ELSIE DRIGGS can laugh about it now, but she died in 1955. Or so some art authorities concluded, a couple of decades ago, because Driggs hadn't shown her paintings in nearly 20 years.
It turned out that Driggs, best known for the precisionist canvases she produced in the 1920s, was alive and well and working in New Jersey. Today, at age 92, Driggs still is working, and on Saturday the Phillips Collection will open the first museum retrospective of her career, which spans 73 years so far.
That career might well serve as a feminist parable. She was born into the Victorian world of 1898 (to a mother who had furiously studied art during the pregnancy, hoping to produce an artist). Driggs had to struggle to establish herself as a serious painter instead of a fashionable "female dabbler," and received less recognition than many male contemporaries of lesser talent. She married one of them, Lee Gatch, and devoted herself to him and their daughter while enduring small-town life, cut off from the urban art world she loved.
From 1953 to 1971 Driggs showed none of her work, which she was creating in her spare time on the kitchen table. When Gatch died in 1968, Driggs immediately left Lambertville, N. J., for New York City, where she's been hard at work ever since.
The 48 paintings in the Phillips show will astonish anyone familiar only with such famous precisionist works as Driggs's "Pittsburgh" (1927), "Queensborough Bridge" (1927) and "Aeroplane" (1928). Precisionism never was a school or even a circle; the name was coined a generation later by an art historian who needed a convenient label under which to discuss the American artists who responded in parallel to the postwar, pre-Depression celebration of industrialism.

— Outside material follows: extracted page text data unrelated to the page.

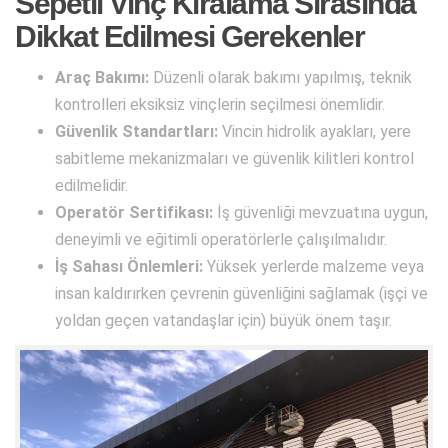
Sepetli Vinç Kiralama Sırasında
Dikkat Edilmesi Gerekenler
Araç Bakımı:
Düzenli olarak bakımı yapılmış, teknik
kontrolleri eksiksiz vinçlerin seçilmesi önemlidir.
Güvenlik Standartları:
Vincin hidrolik ayakları, yere
sabitleme mekanizmaları ve güvenlik kilitleri kontrol
edilmelidir.
Operatör Sertifikası:
İş güvenliği mevzuatına uygun,
deneyimli ve eğitimli operatörlerle çalışılmalıdır.
İş Sahası Önlemleri:
Yüksek yerlerde malzeme veya
insan kaldırırken çevrenin güvenliğini sağlamak (işçi ve
yoldan geçen vatandaşlar için) büyük önem taşır.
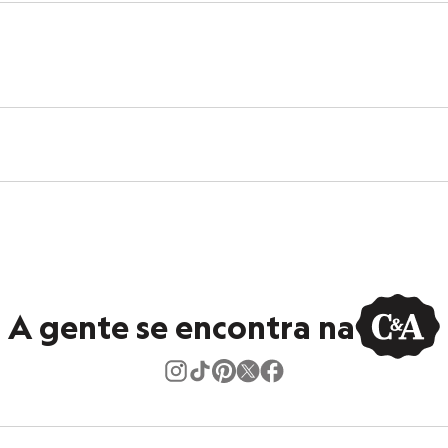
A gente se encontra na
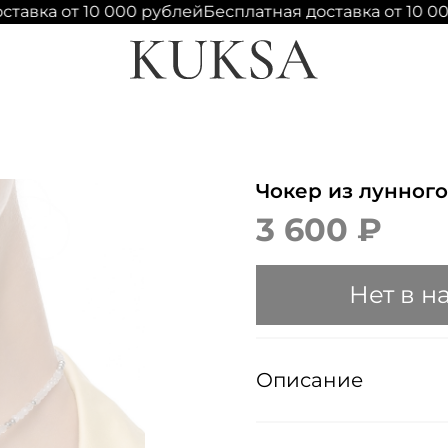
тавка от 10 000 рублей
Бесплатная доставка от 10 00
Чокер из лунного
3 600 ₽
Нет в н
Описание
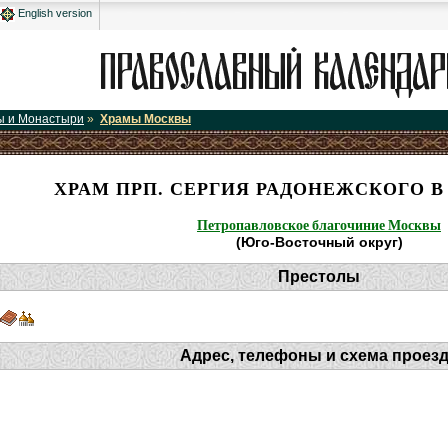
English version
ы и Монастыри
»
Храмы Москвы
ХРАМ ПРП. СЕРГИЯ РАДОНЕЖСКОГО В
Петропавловское благочиние Москвы
(Юго-Восточный округ)
Престолы
Адрес, телефоны и схема проез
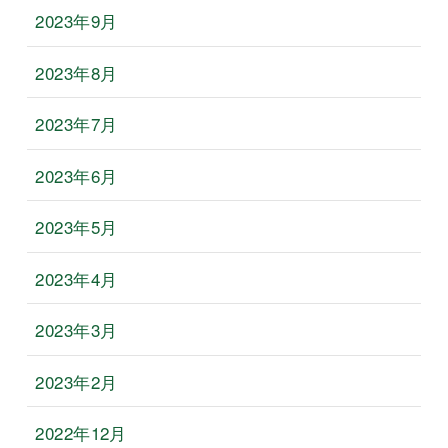
2023年9月
2023年8月
2023年7月
2023年6月
2023年5月
2023年4月
2023年3月
2023年2月
2022年12月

Driggs attributes "Pittsburgh," the masterpiece among her precisionist paintings, to the influence of the Italian old master, Piero della Francesca, to whose work she was introduced by collector Leo Stein while studying in Italy in 1922. She went to Pittsburgh hoping to paint the fiery steel mills she remembered from her youth, but discovered that the belch-fire Bessemer process had given way to the unspectacular open-hearth method. So Driggs painted the sooty Jones & Laughlin plant as velvet forms against a smoky sky.
Within two years she moved on to the very different style of "St. Bartholomew's Church" (1929), still classically composed but rendered in warm tones and bold shadowing, with an almost impressionist indifference to detail. Driggs's whole career has been marked by mastery and abandonment of various techniques, and this unconcern for consistency probably has hurt her with collectors; if you didn't know this was a one-woman show you'd think these were the works of a dozen different artists.
Yet there is an Elsie Driggs style, as consistent from the lushly romantic "Chou" (1924) through the coolly classical "Odalisque en Grisaille" (1974) to the glittery "Javits Center" (1986). It's the product of flawless draftsmanship, painterly discipline and an independent eye, and it's delightful.